Tuning tips for production:

  • If you run long-lived server apps, consider --gc=G1 instead of serial for better throughput.
  • If startup time is more critical than build size, keep --initialize-at-build-time broad.
  • If build time is becoming too long, you can reduce -O3 to -O2.

Common errors

Error 1: Executing the docker run command occurs an error “Fatal glibc error: CPU does not support x86-64-v3”

Solution:

Use oraclelinux:8-slim or oraclelinux:9-slim as the runtime base Docker image instead of oraclelinux:10-slim.
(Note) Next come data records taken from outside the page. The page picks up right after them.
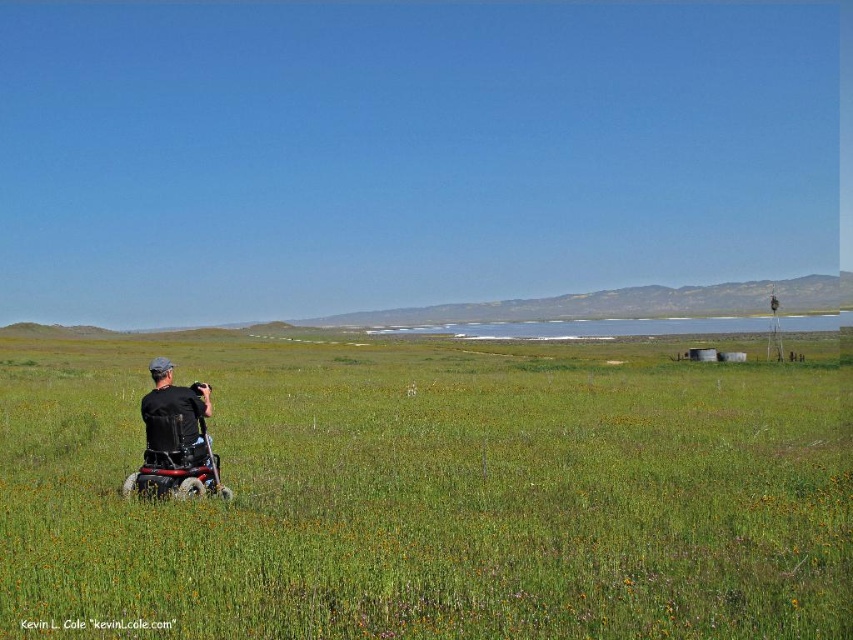 This screenshot has height=640, width=853. What do you see at coordinates (175, 461) in the screenshot? I see `black plastic wheelchair at lower left` at bounding box center [175, 461].

Between black plastic wheelchair at lower left and black matte wheelchair at lower left, which one has more height?

black matte wheelchair at lower left

Who is more forward, (202, 445) or (164, 444)?

Positioned in front is point (164, 444).

Where is `black plastic wheelchair at lower left`? The width and height of the screenshot is (853, 640). black plastic wheelchair at lower left is located at coordinates (175, 461).

Does point (218, 588) lie behind point (161, 426)?

No, (218, 588) is in front of (161, 426).

Between green grassy field at center and black plastic wheelchair at lower left, which one has more height?

With more height is green grassy field at center.

Image resolution: width=853 pixels, height=640 pixels. Describe the element at coordinates (431, 493) in the screenshot. I see `green grassy field at center` at that location.

The height and width of the screenshot is (640, 853). In order to click on green grassy field at center in this screenshot , I will do `click(431, 493)`.

Who is more distant from viewer, (519, 470) or (155, 378)?

Positioned behind is point (519, 470).

Is the position of green grassy field at center more distant than that of black matte wheelchair at lower left?

No.

Which is behind, point (91, 474) or point (196, 388)?

The point (91, 474) is behind.

At what (x,y) coordinates should I click in order to perform the action: click on green grassy field at center. Please return your answer as a coordinate pair (x, y). The height and width of the screenshot is (640, 853). Looking at the image, I should click on (431, 493). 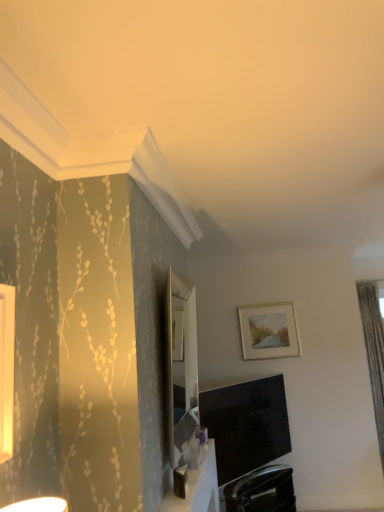 What do you see at coordinates (269, 331) in the screenshot?
I see `matte white picture frame at upper right` at bounding box center [269, 331].

This screenshot has height=512, width=384. What do you see at coordinates (246, 425) in the screenshot? I see `matte black tv at lower center` at bounding box center [246, 425].

Measure the distance between point (193, 360) and camera.

Point (193, 360) is 3.07 meters from camera.

Where is `gray textured curtain at right`? This screenshot has height=512, width=384. gray textured curtain at right is located at coordinates click(374, 352).

In the scene shown: Measure the distance between point (368,306) and camera.

Point (368,306) and camera are 4.21 meters apart.

This screenshot has width=384, height=512. Identify the location of black leather swivel chair at lower center. (262, 490).

Which object is more forward, black leather swivel chair at lower center or matte black tv at lower center?

black leather swivel chair at lower center is closer to the camera.

Can you confirm if black leather swivel chair at lower center is positioned to the right of matte black tv at lower center?

Yes.

From the image's perspective, between black leather swivel chair at lower center and matte black tv at lower center, which one is located above?

matte black tv at lower center appears higher in the image.

Would you consider matte black tv at lower center to be distant from black leather swivel chair at lower center?

Actually, matte black tv at lower center and black leather swivel chair at lower center are a little close together.

Would you say matte black tv at lower center is inside or outside black leather swivel chair at lower center?

matte black tv at lower center is spatially situated outside black leather swivel chair at lower center.

Considering the sizes of objects matte black tv at lower center and black leather swivel chair at lower center in the image provided, who is smaller, matte black tv at lower center or black leather swivel chair at lower center?

Smaller between the two is black leather swivel chair at lower center.

Between point (233, 473) and point (281, 507), which one is positioned in front?

Point (233, 473)

Which of these two, silver metallic mirror at center or gray textured curtain at right, stands shorter?

With less height is silver metallic mirror at center.

From a real-world perspective, relative to gray textured curtain at right, is silver metallic mirror at center vertically above or below?

From a real-world perspective, silver metallic mirror at center is physically above gray textured curtain at right.

What's the angular difference between silver metallic mirror at center and gray textured curtain at right's facing directions?

There is a 89.4-degree angle between the facing directions of silver metallic mirror at center and gray textured curtain at right.

Is silver metallic mirror at center closer to the viewer compared to gray textured curtain at right?

Yes, it is in front of gray textured curtain at right.

From a real-world perspective, is gray textured curtain at right located higher than black leather swivel chair at lower center?

Yes, from a real-world perspective, gray textured curtain at right is on top of black leather swivel chair at lower center.

Between point (362, 308) and point (228, 501), which one is positioned behind?

Point (362, 308)

Does gray textured curtain at right have a larger size compared to black leather swivel chair at lower center?

Yes, gray textured curtain at right is bigger than black leather swivel chair at lower center.

Can you tell me how much gray textured curtain at right and black leather swivel chair at lower center differ in facing direction?

The facing directions of gray textured curtain at right and black leather swivel chair at lower center are 55.4 degrees apart.

In terms of width, does silver metallic mirror at center look wider or thinner when compared to matte black tv at lower center?

silver metallic mirror at center is thinner than matte black tv at lower center.

Can you confirm if silver metallic mirror at center is positioned to the right of matte black tv at lower center?

In fact, silver metallic mirror at center is to the left of matte black tv at lower center.

Is silver metallic mirror at center far away from matte black tv at lower center?

No.

Are matte black tv at lower center and gray textured curtain at right located far from each other?

Absolutely, matte black tv at lower center is distant from gray textured curtain at right.

Where is `television in front of the gray textured curtain at right`? television in front of the gray textured curtain at right is located at coordinates (246, 425).

Is matte black tv at lower center not inside gray textured curtain at right?

Absolutely, matte black tv at lower center is external to gray textured curtain at right.

Which object is positioned more to the left, white glossy table at lower center or gray textured curtain at right?

white glossy table at lower center is more to the left.

Is white glossy table at lower center with gray textured curtain at right?

No.

Can you tell me how much white glossy table at lower center and gray textured curtain at right differ in facing direction?

The angular difference between white glossy table at lower center and gray textured curtain at right is 89.4 degrees.

Find the location of a particular element. swivel chair below the matte black tv at lower center (from a real-world perspective) is located at coordinates (262, 490).

The image size is (384, 512). In order to click on swivel chair in front of the matte black tv at lower center in this screenshot , I will do `click(262, 490)`.

When comparing their distances from black leather swivel chair at lower center, does silver metallic mirror at center or matte white picture frame at upper right seem further?

→ silver metallic mirror at center.

When comparing their distances from gray textured curtain at right, does matte white picture frame at upper right or black leather swivel chair at lower center seem further?

black leather swivel chair at lower center is positioned further to the anchor gray textured curtain at right.

Looking at the image, which one is located closer to white glossy table at lower center, matte black tv at lower center or matte white picture frame at upper right?

Based on the image, matte black tv at lower center appears to be nearer to white glossy table at lower center.

Which object lies nearer to the anchor point black leather swivel chair at lower center, matte black tv at lower center or matte white picture frame at upper right?

The object closer to black leather swivel chair at lower center is matte black tv at lower center.

Considering their positions, is matte black tv at lower center positioned closer to gray textured curtain at right than matte white picture frame at upper right?

matte white picture frame at upper right.

Looking at the image, which one is located closer to gray textured curtain at right, black leather swivel chair at lower center or matte black tv at lower center?

black leather swivel chair at lower center is closer to gray textured curtain at right.

Which object lies further to the anchor point gray textured curtain at right, white glossy table at lower center or matte white picture frame at upper right?

The object further to gray textured curtain at right is white glossy table at lower center.

When comparing their distances from white glossy table at lower center, does black leather swivel chair at lower center or matte black tv at lower center seem further?

black leather swivel chair at lower center.

Where is `swivel chair between white glossy table at lower center and matte black tv at lower center from front to back`? This screenshot has width=384, height=512. swivel chair between white glossy table at lower center and matte black tv at lower center from front to back is located at coordinates (262, 490).

At what (x,y) coordinates should I click in order to perform the action: click on mirror positioned between white glossy table at lower center and matte black tv at lower center from near to far. Please return your answer as a coordinate pair (x, y). The width and height of the screenshot is (384, 512). Looking at the image, I should click on (181, 364).

Locate an element on the screen. The width and height of the screenshot is (384, 512). picture frame between silver metallic mirror at center and gray textured curtain at right along the z-axis is located at coordinates (269, 331).

In order to click on swivel chair between white glossy table at lower center and gray textured curtain at right from front to back in this screenshot , I will do `click(262, 490)`. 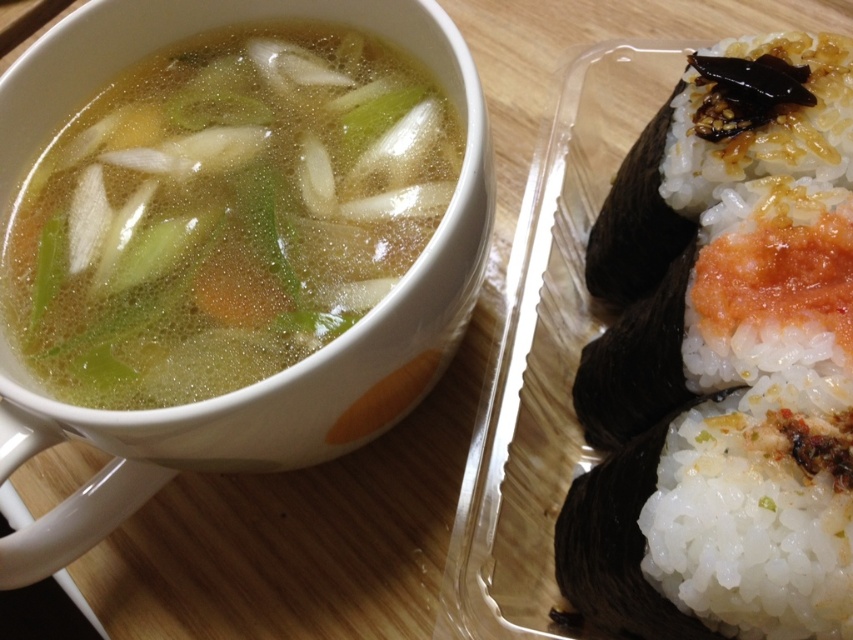 You are holding a camera and want to take a photo of the point at coordinates (296, 227). The camera is currently 25.35 inches away from the point. If the camera needs to be exactly 24 inches away to capture a clear photo, should you move the camera closer or farther away?

The camera is currently 25.35 inches away from the point, so you should move it closer to achieve the required 24 inches distance.

You are a delivery person standing at the entrance of the kitchen. You need to place a small package on the surface between the two points, point (701,202) and point (578,492). Which point should you approach first to ensure the package is placed correctly?

You should approach point (701,202) first because it is in front of point (578,492), so placing the package closer to the front point ensures it is correctly positioned between them.

You are a food delivery person who needs to pick up the container of sushi. The container is located at point (723, 364). The wooden surface is 1 meter long. Can you reach the container without moving your hand beyond the edge of the wooden surface?

The white rice with nori at right is represented by point (723, 364), so the container is within the wooden surface which is 1 meter long. Therefore, you can reach the container without moving your hand beyond the edge of the wooden surface. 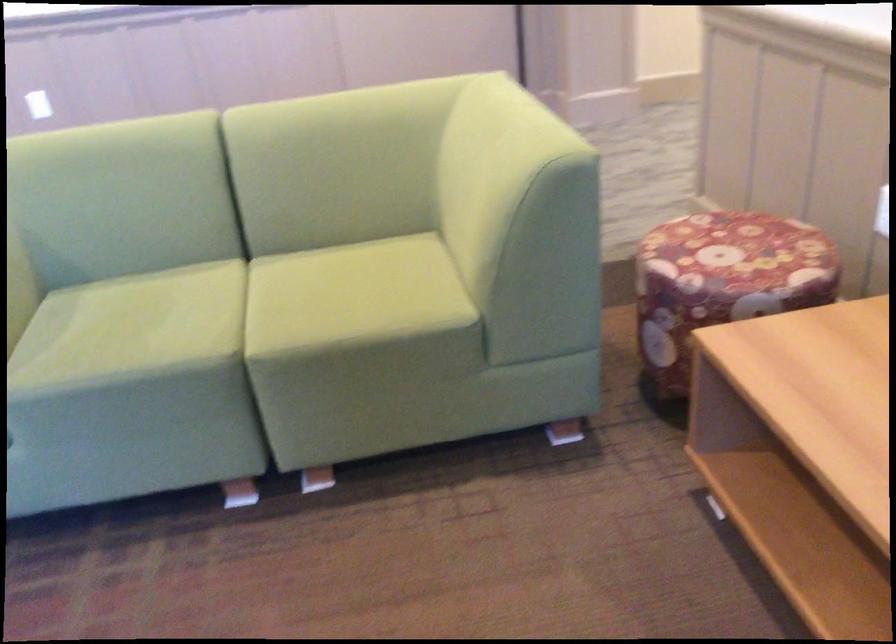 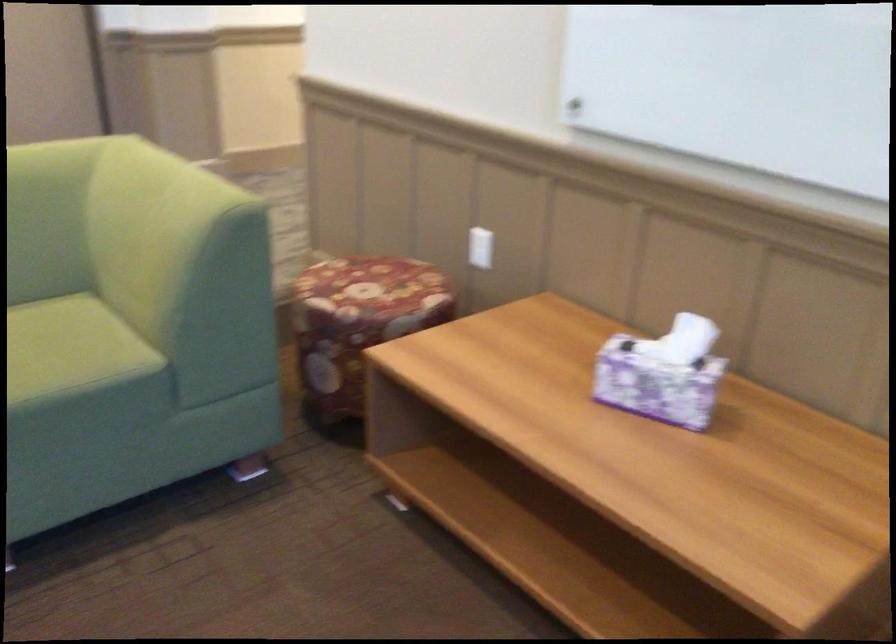 Locate, in the second image, the point that corresponds to (731,248) in the first image.

(372, 286)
Error 2: Use alpine:3 as the base image to run GraalVM Docker image occurs an error: exec /app/xxx: no such file or directory

The error “no such file or directory” when running a GraalVM native executable in an Alpine-based Docker image often indicates a compatibility issue between the executable and Alpine’s musl libc library. GraalVM native images are typically built on systems using glibc, which is incompatible with musl libc without specific adjustments.

Solution 1:

Adding gcompat: Install the gcompat package in your Alpine Dockerfile to provide a compatibility layer for glibc binaries.

FROM alpine:3
# Install the `gcompat` package in your Alpine Dockerfile to provide a compatibility layer for `glibc` binaries.
RUN apk add --no-cache gcompat
# ...

Solution 2:

Use a glibc compatible base image: The most straightforward solution is to switch from Alpine to a base image that uses glibc, such as Ubuntu or Debian. This eliminates the musl/glibc incompatibility.